In the following dawn a tired horseman rode into our camp with news that the Dhumaniyeh had fired on the Fuweilah post the afternoon before as soon as our men had reached them. The surprise had not been quite complete; the Turks manned their dry stone breastworks and drove them off. The crestfallen Arabs drew back into cover, and the enemy believing it only an ordinary tribal affray, had made a mounted sortie upon the nearest encampment.

One old man, six women and seven children were its only occupants. In their anger at finding nothing actively hostile or able-bodied, the troopers smashed up the camp and cut the throats of its helpless ones. The Dhumaniyeh on the hill-tops heard and saw nothing till it was too late; but then, in their fury, they dashed down across the return road of the murderers and cut them off almost to the last man. To complete their vengeance they assaulted the now weakly-garrisoned fort, carried it in the first fierceness of their rush, and took no prisoners.

We were ready saddled; and within ten minutes had loaded and marched for Ghadir el Haj, the first railway station south of Maan, on our direct road for Aba el Lissan. Simultaneously, we detached a small party to cross the railway just above Maan and create a diversion on that side. Especially they were to threaten the great herds of sick camels, casualties of the Palestine front, which the Turks pastured in the Shobek plains till once more fit for service.

We calculated that the news of their Fuweilah disaster would not have reached Maan till the morning, and that they could not drive in these camels (supposing our northern party missed them) and fit out a relief expedition, before nightfall; and if we were then attacking the line at Ghadir el Haj, they would probably divert the relief thither, and so let us move on Akaba unmolested.

With this hope we rode steadily through the flowing mirage till afternoon, when we descended on the line; and, having delivered a long stretch of it from guards and patrols, began on the many bridges of the captured section. The little garrison of Ghadir el Haj sallied out with the valour of ignorance against us, but the heat-haze blinded them, and we drove them off with loss.
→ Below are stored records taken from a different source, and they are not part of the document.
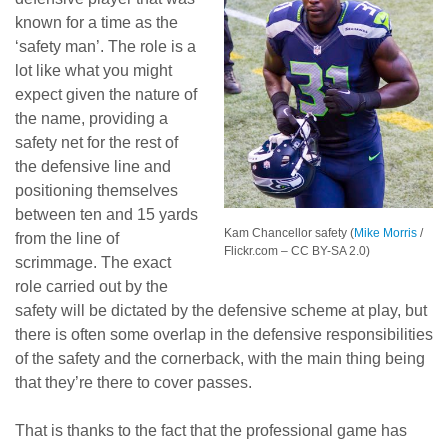
known for a time as the
‘safety man’. The role is a
lot like what you might
expect given the nature of
the name, providing a
safety net for the rest of
the defensive line and
positioning themselves
between ten and 15 yards
Kam Chancellor safety (
Mike Morris
/
from the line of
Flickr.com – CC BY-SA 2.0)
scrimmage. The exact
role carried out by the
safety will be dictated by the defensive scheme at play, but
there is often some overlap in the defensive responsibilities
of the safety and the cornerback, with the main thing being
that they’re there to cover passes.
That is thanks to the fact that the professional game has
They were on the telegraph, and would notify Maan, which beside, could not fail to hear the repeated thuds of our explosion. It was our aim to bring the enemy down upon us in the night; or rather down here, where they would find no people but many broken bridges, for we worked fast and did great damage. The drainage holes in the spandrils held from three to five pounds of gelatine each. We, firing our mines by short fuses, brought down the arch, shattered the pier, and stripped the side walls, in no more than six minutes’ work. So we ruined ten bridges and many rails, and finished our explosive.

After dusk, when our departure could not be seen, we rode five miles westward of the line, to cover. There we made fires and baked bread. Our meal, however, was not cooked before three horsemen cantered up to report that a long column of new troops–infantry and guns–had just appeared at Alba el Lissan from Maan. The Dhumaniyeh, disorganized with victory, had had to abandon their ground without fighting. They were at Batra waiting for us. We had lost Aba el Lissan, the blockhouse, the pass, the command of the Akaba road: without a shot being fired.

We learned afterwards that this unwelcome and unwonted vigour on the part of the Turks was accident. A relief battalion had reached Maan that very day. The news of an Arab demonstration against Fuweilah arrived simultaneously; and the battalion, which happened to be formed up ready with its transport in the station yard, to march to barracks, was hurriedly strengthened by a section of pack artillery and some mounted men, and moved straight out as a punitive column to rescue the supposedly besieged post.

They had left Maan in mid-morning and marched gently along the motor road, the men sweating in the heat of this south country after their native Caucasian snows, and drinking thirstily of every spring. From Aba el Lissan they climbed uphill towards the old blockhouse, which was deserted except for the silent vultures flying above its walls in slow uneasy rings. The battalion commander feared lest the sight be too much for his young troops, and led them back to the roadside spring of Aba el Lissan, in its serpentine narrow valley, where they camped all night in peace about the water.